**** MATERIALS PROVIDED

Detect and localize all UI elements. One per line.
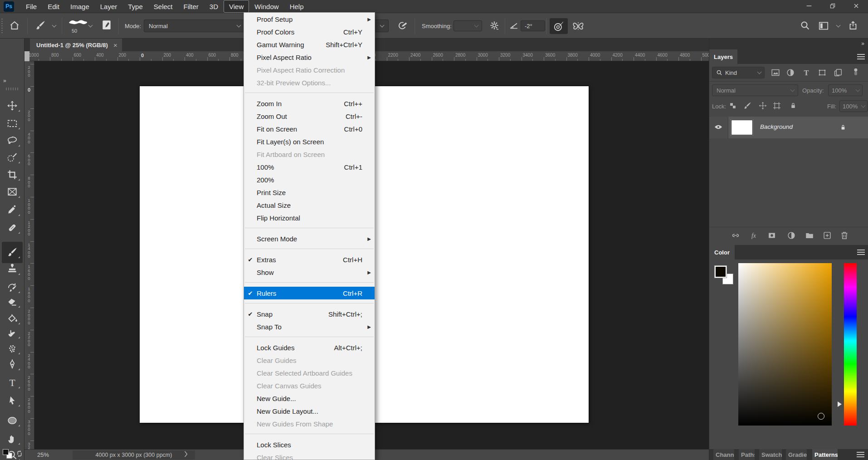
spot-healing-brush-tool[interactable] xyxy=(6,222,18,234)
selection-brush-tool[interactable] xyxy=(6,152,18,163)
lock-transparency-icon[interactable] xyxy=(728,101,737,110)
menu-item-200[interactable]: 200% xyxy=(244,173,375,186)
dock-collapse-icon[interactable]: » xyxy=(861,40,865,47)
home-button[interactable] xyxy=(9,20,21,32)
menu-item-show[interactable]: Show▶ xyxy=(244,266,375,279)
menubar-item-select[interactable]: Select xyxy=(148,0,178,13)
foreground-color-swatch[interactable] xyxy=(714,265,727,278)
menu-item-100[interactable]: 100%Ctrl+1 xyxy=(244,161,375,173)
menu-item-extras[interactable]: ✔ExtrasCtrl+H xyxy=(244,253,375,266)
crop-tool[interactable] xyxy=(6,169,18,181)
panel-tab-patterns[interactable]: Patterns xyxy=(812,449,838,460)
layers-menu-icon[interactable] xyxy=(857,54,865,59)
menubar-item-type[interactable]: Type xyxy=(122,0,148,13)
layer-thumbnail[interactable] xyxy=(731,120,753,135)
pressure-size-toggle[interactable] xyxy=(550,18,568,34)
workspace-button[interactable] xyxy=(818,20,831,32)
tool-preset-chevron-icon[interactable] xyxy=(52,23,57,28)
panel-tab-gradients[interactable]: Gradients xyxy=(786,449,807,460)
frame-tool[interactable] xyxy=(6,186,18,198)
paint-bucket-tool[interactable] xyxy=(6,313,18,324)
adjustment-layer-filter-icon[interactable] xyxy=(785,68,795,78)
menu-item-pixel-aspect-ratio[interactable]: Pixel Aspect Ratio▶ xyxy=(244,51,375,64)
share-button[interactable] xyxy=(848,20,859,32)
smudge-tool[interactable] xyxy=(6,327,18,338)
tab-layers[interactable]: Layers xyxy=(709,49,737,64)
menu-item-new-guide-layout[interactable]: New Guide Layout... xyxy=(244,405,375,417)
ruler-origin-corner[interactable] xyxy=(24,51,29,61)
status-expand-icon[interactable] xyxy=(184,451,188,457)
menubar-item-layer[interactable]: Layer xyxy=(95,0,123,13)
eraser-tool[interactable] xyxy=(6,296,18,308)
layer-row-background[interactable]: Background xyxy=(709,117,868,138)
menu-item-fit-on-screen[interactable]: Fit on ScreenCtrl+0 xyxy=(244,122,375,135)
options-grip[interactable] xyxy=(1,19,3,33)
layer-filter-select[interactable]: Kind xyxy=(712,67,765,78)
lock-pixels-icon[interactable] xyxy=(743,101,752,110)
panel-tab-channels[interactable]: Channels xyxy=(713,449,734,460)
hue-slider[interactable] xyxy=(844,263,857,426)
brush-preset-button[interactable] xyxy=(68,19,88,27)
filter-toggle-icon[interactable] xyxy=(851,67,861,77)
rectangular-marquee-tool[interactable] xyxy=(6,117,18,129)
panel-tab-paths[interactable]: Paths xyxy=(739,449,755,460)
toolbar-grip[interactable] xyxy=(6,88,19,90)
new-group-icon[interactable] xyxy=(805,230,814,240)
ellipse-tool[interactable] xyxy=(6,415,18,426)
lasso-tool[interactable] xyxy=(6,135,18,147)
color-picker-field[interactable] xyxy=(738,263,832,426)
history-brush-tool[interactable] xyxy=(6,281,18,293)
layer-effects-icon[interactable]: fx xyxy=(749,230,759,240)
menu-item-snap[interactable]: ✔SnapShift+Ctrl+; xyxy=(244,308,375,320)
brush-preset-chevron-icon[interactable] xyxy=(88,23,93,28)
menu-item-snap-to[interactable]: Snap To▶ xyxy=(244,320,375,333)
paint-symmetry-button[interactable] xyxy=(571,19,587,34)
airbrush-button[interactable] xyxy=(396,20,409,33)
path-selection-tool[interactable] xyxy=(6,395,18,406)
menu-item-actual-size[interactable]: Actual Size xyxy=(244,199,375,211)
menu-item-zoom-in[interactable]: Zoom InCtrl++ xyxy=(244,97,375,110)
menubar-item-help[interactable]: Help xyxy=(284,0,309,13)
menubar-item-view[interactable]: View xyxy=(224,0,249,13)
close-button[interactable] xyxy=(844,0,868,12)
document-tab[interactable]: Untitled-1 @ 25% (RGB/8) × xyxy=(30,39,122,51)
color-picker-cursor[interactable] xyxy=(818,413,824,420)
smoothing-options-button[interactable] xyxy=(489,20,501,32)
layer-lock-icon[interactable] xyxy=(839,123,847,132)
menu-item-new-guide[interactable]: New Guide... xyxy=(244,392,375,405)
type-layer-filter-icon[interactable]: T xyxy=(801,68,811,78)
menubar-item-window[interactable]: Window xyxy=(249,0,284,13)
link-layers-icon[interactable] xyxy=(731,230,741,240)
foreground-color-mini[interactable] xyxy=(3,449,9,455)
brush-settings-button[interactable] xyxy=(101,19,113,32)
type-tool[interactable]: T xyxy=(6,377,18,388)
menu-item-zoom-out[interactable]: Zoom OutCtrl+- xyxy=(244,110,375,122)
status-zoom-level[interactable]: 25% xyxy=(37,451,49,458)
hand-tool[interactable] xyxy=(6,433,18,445)
menu-item-gamut-warning[interactable]: Gamut WarningShift+Ctrl+Y xyxy=(244,38,375,51)
menu-item-screen-mode[interactable]: Screen Mode▶ xyxy=(244,232,375,245)
menubar-item-filter[interactable]: Filter xyxy=(178,0,204,13)
mini-color-swatches[interactable] xyxy=(3,449,23,460)
vertical-ruler[interactable]: 2 0 002 0 04 0 06 0 08 0 01 0 0 01 2 0 0… xyxy=(24,61,34,449)
eye-icon[interactable] xyxy=(713,122,724,132)
new-adjustment-layer-icon[interactable] xyxy=(786,230,796,240)
search-button[interactable] xyxy=(800,20,811,32)
menubar-item-image[interactable]: Image xyxy=(65,0,95,13)
toolbar-expand-icon[interactable]: » xyxy=(3,78,7,84)
lock-position-icon[interactable] xyxy=(758,101,767,110)
pixel-layer-filter-icon[interactable] xyxy=(770,68,780,78)
menubar-item-file[interactable]: File xyxy=(20,0,42,13)
color-menu-icon[interactable] xyxy=(857,250,865,255)
minimize-button[interactable] xyxy=(797,0,821,12)
menu-item-fit-layer-s-on-screen[interactable]: Fit Layer(s) on Screen xyxy=(244,135,375,148)
delete-layer-icon[interactable] xyxy=(839,230,849,240)
lock-all-icon[interactable] xyxy=(789,101,798,110)
menu-item-print-size[interactable]: Print Size xyxy=(244,186,375,199)
hue-slider-arrow-icon[interactable] xyxy=(838,401,842,407)
bottom-tabs-menu-icon[interactable] xyxy=(857,452,864,457)
brush-angle-button[interactable] xyxy=(508,20,519,31)
menu-item-proof-setup[interactable]: Proof Setup▶ xyxy=(244,13,375,25)
move-tool[interactable] xyxy=(6,100,18,112)
lock-artboard-icon[interactable] xyxy=(772,101,781,110)
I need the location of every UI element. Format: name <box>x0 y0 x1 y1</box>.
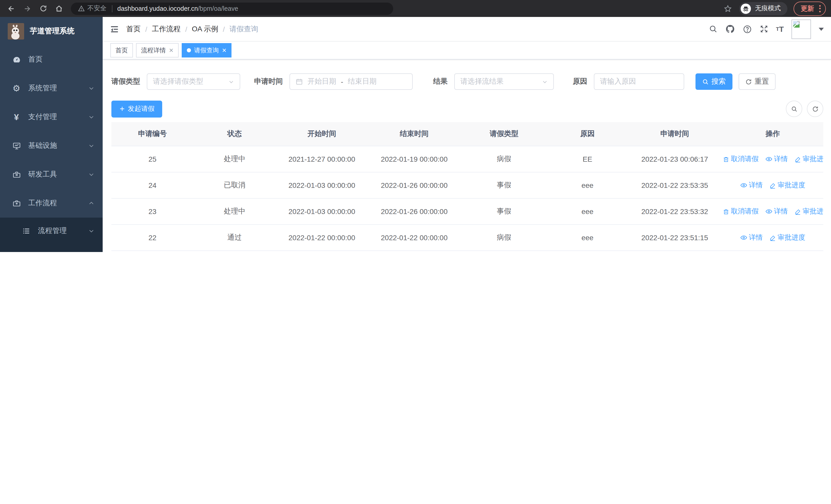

********

» **ACTION ITEM**
Restate each entry word for word. Omit every picture.

» **REPLY**
Detect and localize all UI elements. One per line.
spot-healing-brush-tool[interactable] xyxy=(6,222,18,234)
selection-brush-tool[interactable] xyxy=(6,152,18,163)
lock-transparency-icon[interactable] xyxy=(728,101,737,110)
menu-item-200[interactable]: 200% xyxy=(244,173,375,186)
dock-collapse-icon[interactable]: » xyxy=(861,40,865,47)
home-button[interactable] xyxy=(9,20,21,32)
menu-item-show[interactable]: Show▶ xyxy=(244,266,375,279)
menubar-item-select[interactable]: Select xyxy=(148,0,178,13)
foreground-color-swatch[interactable] xyxy=(714,265,727,278)
menu-item-100[interactable]: 100%Ctrl+1 xyxy=(244,161,375,173)
menu-item-extras[interactable]: ✔ExtrasCtrl+H xyxy=(244,253,375,266)
crop-tool[interactable] xyxy=(6,169,18,181)
panel-tab-patterns[interactable]: Patterns xyxy=(812,449,838,460)
layers-menu-icon[interactable] xyxy=(857,54,865,59)
menubar-item-type[interactable]: Type xyxy=(122,0,148,13)
layer-thumbnail[interactable] xyxy=(731,120,753,135)
pressure-size-toggle[interactable] xyxy=(550,18,568,34)
workspace-button[interactable] xyxy=(818,20,831,32)
tool-preset-chevron-icon[interactable] xyxy=(52,23,57,28)
panel-tab-gradients[interactable]: Gradients xyxy=(786,449,807,460)
frame-tool[interactable] xyxy=(6,186,18,198)
paint-bucket-tool[interactable] xyxy=(6,313,18,324)
adjustment-layer-filter-icon[interactable] xyxy=(785,68,795,78)
menu-item-pixel-aspect-ratio[interactable]: Pixel Aspect Ratio▶ xyxy=(244,51,375,64)
share-button[interactable] xyxy=(848,20,859,32)
smudge-tool[interactable] xyxy=(6,327,18,338)
tab-layers[interactable]: Layers xyxy=(709,49,737,64)
menu-item-new-guide-layout[interactable]: New Guide Layout... xyxy=(244,405,375,417)
ruler-origin-corner[interactable] xyxy=(24,51,29,61)
status-expand-icon[interactable] xyxy=(184,451,188,457)
menubar-item-layer[interactable]: Layer xyxy=(95,0,123,13)
eraser-tool[interactable] xyxy=(6,296,18,308)
layer-row-background[interactable]: Background xyxy=(709,117,868,138)
menu-item-fit-on-screen[interactable]: Fit on ScreenCtrl+0 xyxy=(244,122,375,135)
options-grip[interactable] xyxy=(1,19,3,33)
layer-filter-select[interactable]: Kind xyxy=(712,67,765,78)
lock-pixels-icon[interactable] xyxy=(743,101,752,110)
panel-tab-channels[interactable]: Channels xyxy=(713,449,734,460)
hue-slider[interactable] xyxy=(844,263,857,426)
brush-preset-button[interactable] xyxy=(68,19,88,27)
filter-toggle-icon[interactable] xyxy=(851,67,861,77)
rectangular-marquee-tool[interactable] xyxy=(6,117,18,129)
panel-tab-paths[interactable]: Paths xyxy=(739,449,755,460)
toolbar-grip[interactable] xyxy=(6,88,19,90)
new-group-icon[interactable] xyxy=(805,230,814,240)
ellipse-tool[interactable] xyxy=(6,415,18,426)
lasso-tool[interactable] xyxy=(6,135,18,147)
color-picker-field[interactable] xyxy=(738,263,832,426)
history-brush-tool[interactable] xyxy=(6,281,18,293)
layer-effects-icon[interactable]: fx xyxy=(749,230,759,240)
menu-item-snap[interactable]: ✔SnapShift+Ctrl+; xyxy=(244,308,375,320)
brush-preset-chevron-icon[interactable] xyxy=(88,23,93,28)
menu-item-snap-to[interactable]: Snap To▶ xyxy=(244,320,375,333)
paint-symmetry-button[interactable] xyxy=(571,19,587,34)
airbrush-button[interactable] xyxy=(396,20,409,33)
path-selection-tool[interactable] xyxy=(6,395,18,406)
menu-item-actual-size[interactable]: Actual Size xyxy=(244,199,375,211)
menu-item-zoom-in[interactable]: Zoom InCtrl++ xyxy=(244,97,375,110)
menubar-item-help[interactable]: Help xyxy=(284,0,309,13)
menubar-item-view[interactable]: View xyxy=(224,0,249,13)
close-button[interactable] xyxy=(844,0,868,12)
document-tab[interactable]: Untitled-1 @ 25% (RGB/8) × xyxy=(30,39,122,51)
color-picker-cursor[interactable] xyxy=(818,413,824,420)
smoothing-options-button[interactable] xyxy=(489,20,501,32)
layer-lock-icon[interactable] xyxy=(839,123,847,132)
menu-item-new-guide[interactable]: New Guide... xyxy=(244,392,375,405)
type-layer-filter-icon[interactable]: T xyxy=(801,68,811,78)
menubar-item-window[interactable]: Window xyxy=(249,0,284,13)
link-layers-icon[interactable] xyxy=(731,230,741,240)
foreground-color-mini[interactable] xyxy=(3,449,9,455)
brush-settings-button[interactable] xyxy=(101,19,113,32)
type-tool[interactable]: T xyxy=(6,377,18,388)
menu-item-zoom-out[interactable]: Zoom OutCtrl+- xyxy=(244,110,375,122)
status-zoom-level[interactable]: 25% xyxy=(37,451,49,458)
hand-tool[interactable] xyxy=(6,433,18,445)
menu-item-gamut-warning[interactable]: Gamut WarningShift+Ctrl+Y xyxy=(244,38,375,51)
menu-item-screen-mode[interactable]: Screen Mode▶ xyxy=(244,232,375,245)
menubar-item-filter[interactable]: Filter xyxy=(178,0,204,13)
mini-color-swatches[interactable] xyxy=(3,449,23,460)
vertical-ruler[interactable]: 2 0 002 0 04 0 06 0 08 0 01 0 0 01 2 0 0… xyxy=(24,61,34,449)
eye-icon[interactable] xyxy=(713,122,724,132)
new-adjustment-layer-icon[interactable] xyxy=(786,230,796,240)
search-button[interactable] xyxy=(800,20,811,32)
menubar-item-image[interactable]: Image xyxy=(65,0,95,13)
toolbar-expand-icon[interactable]: » xyxy=(3,78,7,84)
lock-position-icon[interactable] xyxy=(758,101,767,110)
pixel-layer-filter-icon[interactable] xyxy=(770,68,780,78)
menubar-item-file[interactable]: File xyxy=(20,0,42,13)
color-menu-icon[interactable] xyxy=(857,250,865,255)
minimize-button[interactable] xyxy=(797,0,821,12)
menu-item-fit-layer-s-on-screen[interactable]: Fit Layer(s) on Screen xyxy=(244,135,375,148)
delete-layer-icon[interactable] xyxy=(839,230,849,240)
lock-all-icon[interactable] xyxy=(789,101,798,110)
menu-item-print-size[interactable]: Print Size xyxy=(244,186,375,199)
hue-slider-arrow-icon[interactable] xyxy=(838,401,842,407)
bottom-tabs-menu-icon[interactable] xyxy=(857,452,864,457)
brush-angle-button[interactable] xyxy=(508,20,519,31)
menu-item-proof-setup[interactable]: Proof Setup▶ xyxy=(244,13,375,25)
move-tool[interactable] xyxy=(6,100,18,112)
lock-artboard-icon[interactable] xyxy=(772,101,781,110)
I need the location of every UI element. Format: name <box>x0 y0 x1 y1</box>.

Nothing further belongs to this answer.